Resep Rahasia Kambing Bakar Cairo

pada 9 tahun lalu - by
Advertising
Advertising
| June 15, 2016 9:30 am

Bagi pencinta daging kambing dan masakan Timur Tengah, Restoran Kambing Bakar Cairo di Jalan Sungai Sambas III, kawasan Barito, Jakarta Selatan, ini menarik untuk dicoba.

Di bulan Ramadan, mendekati pukul 18.00 WIB, pelayan mulai menyediakan dua buah kurma dan minuman yang telah dipesan. Sambal kecap dan lalapan untuk dinikmati bersama daging kambing tidak lama kemudian pun datang. Dan tepat pukul 18.00, daging kambing datang. Daging bagian paha tanpa lemak seberat 250 gram seharga Rp 37 ribu.

Ada beberapa pilihan potongan dan berat. Kalau ingin daging empuk dengan sumsum, cobalah bagian punggung. Tapi kalau mau bebas lemak, cukup bagian paha. Soal berat daging, ada tiga pilihan. Untuk satu orang cukuplah yang 250 gram, bagi yang doyan makan boleh pesan yang 300 gram seharga Rp 52 ribu, dan kalau makan berdua, ambil yang 500 gram dengan harga Rp 74 ribu.

Daging disajikan di atas piring panas. Penampilannya sangat sederhana. Hanya terlihat seonggok daging panggang yang warnanya mengkilap karena minyak. Beberapa sudut hitam kecokelatan. Keistimewaannya baru terlihat saat kita menusukkan garpu ke atasnya. Daging langsung terbelah dengan mudah.

Rasanya asin dan gurih. Seorang pelayan menyarankan agar mencocolnya dengan lada, tumbukan cabai, dan kecap manis yang tersedia di piring berbeda. Paduan ketiga bumbu ini memang membuat rasa lemak daging hilang, berganti manis dan pedas. Nasi menjadi penyeimbang rasa antara asin dan manis tersebut. “Daging kambing di sini diolah ala Mesir,” kata Indra, penjaga kasir di restoran itu.

Pemiliknya adalah keturunan tanah para Firaun yang sudah lama bermukim di Indonesia.

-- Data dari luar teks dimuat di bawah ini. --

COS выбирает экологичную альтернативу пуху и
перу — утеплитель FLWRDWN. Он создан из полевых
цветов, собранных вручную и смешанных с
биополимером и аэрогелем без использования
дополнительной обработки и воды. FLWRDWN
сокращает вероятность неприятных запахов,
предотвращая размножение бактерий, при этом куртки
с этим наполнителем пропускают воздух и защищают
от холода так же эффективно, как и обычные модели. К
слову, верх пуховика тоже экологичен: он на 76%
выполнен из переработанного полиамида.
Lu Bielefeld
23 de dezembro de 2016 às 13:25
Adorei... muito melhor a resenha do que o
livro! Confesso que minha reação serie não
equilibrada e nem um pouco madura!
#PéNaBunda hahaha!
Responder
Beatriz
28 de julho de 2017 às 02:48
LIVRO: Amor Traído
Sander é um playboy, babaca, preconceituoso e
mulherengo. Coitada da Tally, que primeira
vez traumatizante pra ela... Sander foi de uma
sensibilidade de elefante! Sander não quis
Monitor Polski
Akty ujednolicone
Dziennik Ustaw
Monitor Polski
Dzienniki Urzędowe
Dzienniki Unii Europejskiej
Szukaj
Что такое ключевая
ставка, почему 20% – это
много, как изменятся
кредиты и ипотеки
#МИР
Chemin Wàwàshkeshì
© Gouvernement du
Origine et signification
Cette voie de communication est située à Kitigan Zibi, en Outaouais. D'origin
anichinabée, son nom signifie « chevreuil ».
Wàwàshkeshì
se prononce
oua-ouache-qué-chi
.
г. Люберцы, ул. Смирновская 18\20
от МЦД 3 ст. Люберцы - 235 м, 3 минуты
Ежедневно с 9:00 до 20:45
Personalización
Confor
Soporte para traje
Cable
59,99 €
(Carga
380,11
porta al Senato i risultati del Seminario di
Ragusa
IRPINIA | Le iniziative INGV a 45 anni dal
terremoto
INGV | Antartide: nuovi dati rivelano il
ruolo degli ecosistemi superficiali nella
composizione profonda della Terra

Untuk mendapat daging empuk dan tidak berbau amis, dibutuhkan waktu yang lama. Pertama, daging diolah selama tiga jam dengan rempah-rempah, seperti jahe dan merica. Kalau pesanan datang, proses pembakarannya membutuhkan waktu 20 menit.

Selain cara memasak yang khas, pemilihan dagingnya sangat spesifik. Hanya kambing berusia 3-4 bulan yang mereka masak. Pada usia tersebut, kambing muda belum memiliki banyak lemak. Tapi teknik pengolahan ini sebenarnya tidak seratus persen asli Mesir. Justru makanan di sana yang khas adalah sayur-sayuran dan kacang-kacangan. Air Sungai Nil menyuburkan hampir separuh tanah permukiman di negara itu.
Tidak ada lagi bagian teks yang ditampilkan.